Una política comercial moderna debe premiar la sostenibilidad. Los acuerdos comerciales no deberían limitarse a reducir aranceles o facilitar inversiones; también deben incluir compromisos ambientales verificables. Es necesario promover energías limpias, producción responsable, eficiencia logística y protección de bosques, ríos y biodiversidad. El comercio del futuro no puede basarse en destruir los recursos que sostienen la vida.
También es importante reconocer la transición hacia un comercio más verde no debe convertirse en una nueva forma de desigualdad. Si los países desarrollados imponen estándares ambientales estrictos sin apoyar financiera y tecnológicamente a los países en desarrollo, podrían terminar excluyendo a pequeños productores y economías vulnerables.

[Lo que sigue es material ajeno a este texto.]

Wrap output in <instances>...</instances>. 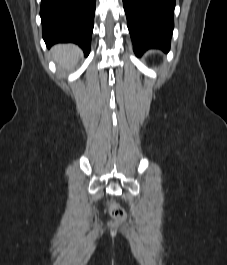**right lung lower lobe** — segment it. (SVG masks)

La lucha contra el cambio climático debe ser justa. No basta con exigir; también hay que cooperar.
América Latina, por ejemplo, posee una enorme riqueza natural y un gran potencial para producir alimentos, energía renovable y bienes sostenibles. Pero necesita inversión, infraestructura y acceso a tecnología para competir en mejores condiciones. De lo contrario, seguirá atrapada en un modelo exportador basado en materias primas, con bajo valor agregado y alto impacto ambiental.
Las empresas también tienen una responsabilidad central. Ya no es aceptable que una compañía presuma de éxito económico mientras contamina, deforesta o explota recursos sin control. Los consumidores, cada vez más informados, exigen productos con trazabilidad, menor huella de carbono y condiciones laborales dignas. La sostenibilidad dejó de ser un discurso decorativo: se está convirtiendo en una exigencia del mercado.

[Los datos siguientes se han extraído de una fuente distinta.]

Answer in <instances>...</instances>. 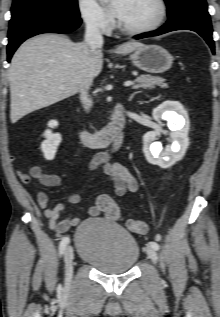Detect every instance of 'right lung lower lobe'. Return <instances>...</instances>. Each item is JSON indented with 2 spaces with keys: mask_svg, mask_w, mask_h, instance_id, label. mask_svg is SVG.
<instances>
[{
  "mask_svg": "<svg viewBox=\"0 0 220 317\" xmlns=\"http://www.w3.org/2000/svg\"><path fill=\"white\" fill-rule=\"evenodd\" d=\"M80 24V17L55 12H33L11 19L7 45L8 62L17 47L26 39L40 33H69Z\"/></svg>",
  "mask_w": 220,
  "mask_h": 317,
  "instance_id": "1",
  "label": "right lung lower lobe"
}]
</instances>
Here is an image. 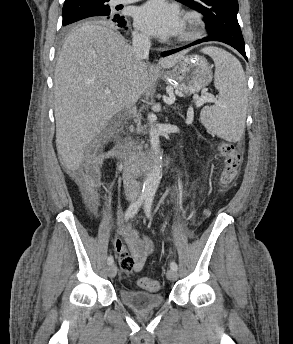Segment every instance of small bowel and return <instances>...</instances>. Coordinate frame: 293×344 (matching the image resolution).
I'll return each instance as SVG.
<instances>
[{
    "label": "small bowel",
    "mask_w": 293,
    "mask_h": 344,
    "mask_svg": "<svg viewBox=\"0 0 293 344\" xmlns=\"http://www.w3.org/2000/svg\"><path fill=\"white\" fill-rule=\"evenodd\" d=\"M92 203L97 206L98 198L92 187L87 188ZM113 247L117 252V260L121 270L126 274L140 272L154 250V243L150 237H140L130 225H123L120 237L113 239Z\"/></svg>",
    "instance_id": "obj_1"
}]
</instances>
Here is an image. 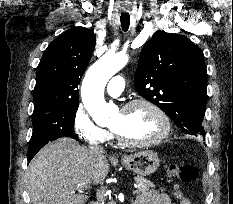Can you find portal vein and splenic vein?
<instances>
[{"instance_id": "18ae733b", "label": "portal vein and splenic vein", "mask_w": 233, "mask_h": 204, "mask_svg": "<svg viewBox=\"0 0 233 204\" xmlns=\"http://www.w3.org/2000/svg\"><path fill=\"white\" fill-rule=\"evenodd\" d=\"M133 193H134V194L137 193V189H134V190H133Z\"/></svg>"}]
</instances>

Los gobiernos, por su parte, deben diseñar políticas públicas coherentes. No tiene sentido firmar compromisos climáticos internacionales mientras se subsidian actividades altamente contaminantes o se permite la destrucción ambiental en nombre del crecimiento. La competitividad no debe medirse solo por precios bajos, sino por la capacidad de producir sin comprometer el futuro.
El comercio y el cambio climático están profundamente conectados. Ignorar esa relación sería irresponsable. El desafío consiste en construir un modelo comercial que genere empleo y riqueza, pero que al mismo tiempo reduzca emisiones, proteja ecosistemas y beneficie a las comunidades. Crecer ya no puede significar contaminar más. En esta nueva era, el verdadero progreso será aquel que logre vender al mundo sin destruir el planeta.